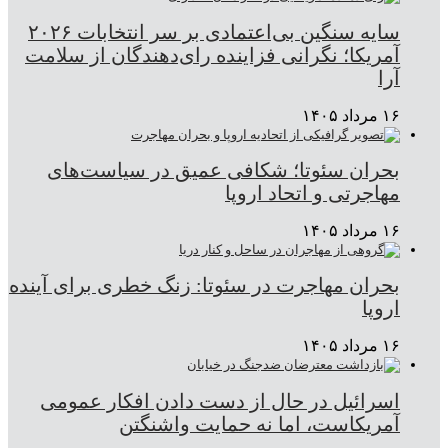
سایه سنگین بی‌اعتمادی بر سر انتخابات ۲۰۲۶
آمریکا؛ نگرانی فزاینده رای‌دهندگان از سلامت
آرا
۱۶ مرداد ۱۴۰۵
بحران سئوتا؛ شکافی عمیق در سیاست‌های
مهاجرتی و اتحاد اروپا
۱۶ مرداد ۱۴۰۵
بحران مهاجرت در سئوتا: زنگ خطری برای آینده
اروپا
۱۶ مرداد ۱۴۰۵
اسرائیل در حال از دست دادن افکار عمومی
آمریکاست، اما نه حمایت واشنگتن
━━━━━━━━━━━━━━━━━━━━
Exercise details: Transcribe the entries above word for word, but leave every picture out of your copy.

Completed task:
سایه سنگین بی‌اعتمادی بر سر انتخابات ۲۰۲۶
آمریکا؛ نگرانی فزاینده رای‌دهندگان از سلامت
آرا
۱۶ مرداد ۱۴۰۵
بحران سئوتا؛ شکافی عمیق در سیاست‌های
مهاجرتی و اتحاد اروپا
۱۶ مرداد ۱۴۰۵
بحران مهاجرت در سئوتا: زنگ خطری برای آینده
اروپا
۱۶ مرداد ۱۴۰۵
اسرائیل در حال از دست دادن افکار عمومی
آمریکاست، اما نه حمایت واشنگتن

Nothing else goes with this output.